* _Exercise description_: Set down each record exactly. Omit the pictures.

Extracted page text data
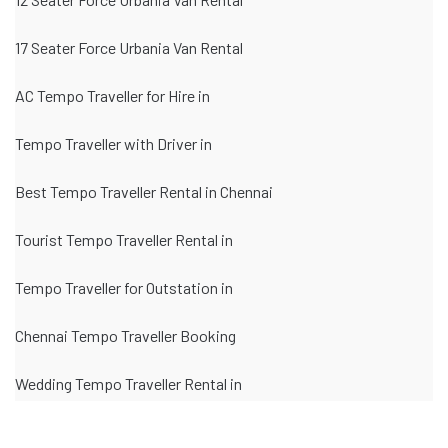
17 Seater Force Urbania Van Rental
AC Tempo Traveller for Hire in
Tempo Traveller with Driver in
Best Tempo Traveller Rental in Chennai
Tourist Tempo Traveller Rental in
Tempo Traveller for Outstation in
Chennai Tempo Traveller Booking
Wedding Tempo Traveller Rental in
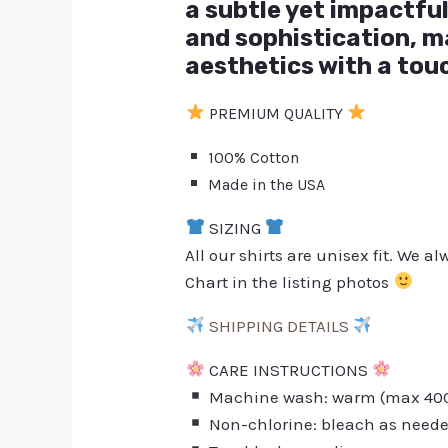
a subtle yet impactful
and sophistication, m
aesthetics with a tou
PREMIUM QUALITY
100% Cotton
Made in the USA
SIZING
All our shirts are unisex fit. We 
Chart in the listing photos
SHIPPING DETAILS
CARE INSTRUCTIONS
Machine wash: warm (max 40C 
Non-chlorine: bleach as need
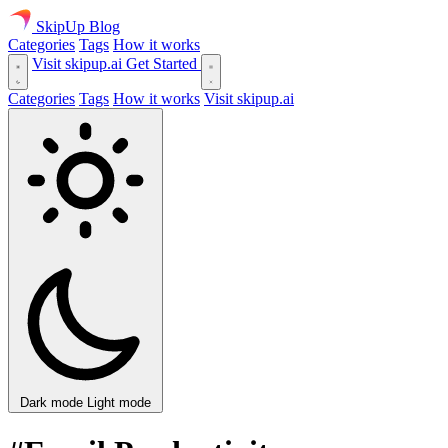
SkipUp
Blog
Categories
Tags
How it works
Visit skipup.ai
Get Started
Categories
Tags
How it works
Visit skipup.ai
Dark mode
Light mode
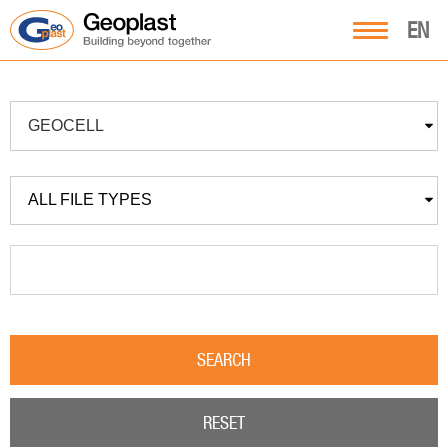
EN
GEOCELL
ALL FILE TYPES
SEARCH
RESET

* _Exercise answer_:
17 Seater Force Urbania Van Rental
AC Tempo Traveller for Hire in
Tempo Traveller with Driver in
Best Tempo Traveller Rental in Chennai
Tourist Tempo Traveller Rental in
Tempo Traveller for Outstation in
Chennai Tempo Traveller Booking
Wedding Tempo Traveller Rental in
a subtle yet impactful
and sophistication, m
aesthetics with a tou
PREMIUM QUALITY
100% Cotton
Made in the USA
SIZING
All our shirts are unisex fit. We 
Chart in the listing photos
SHIPPING DETAILS
CARE INSTRUCTIONS
Machine wash: warm (max 40C 
Non-chlorine: bleach as need
SkipUp
Blog
Categories
Tags
How it works
Visit skipup.ai
Get Started
Categories
Tags
How it works
Visit skipup.ai
Dark mode
Light mode
EN
GEOCELL
ALL FILE TYPES
SEARCH
RESET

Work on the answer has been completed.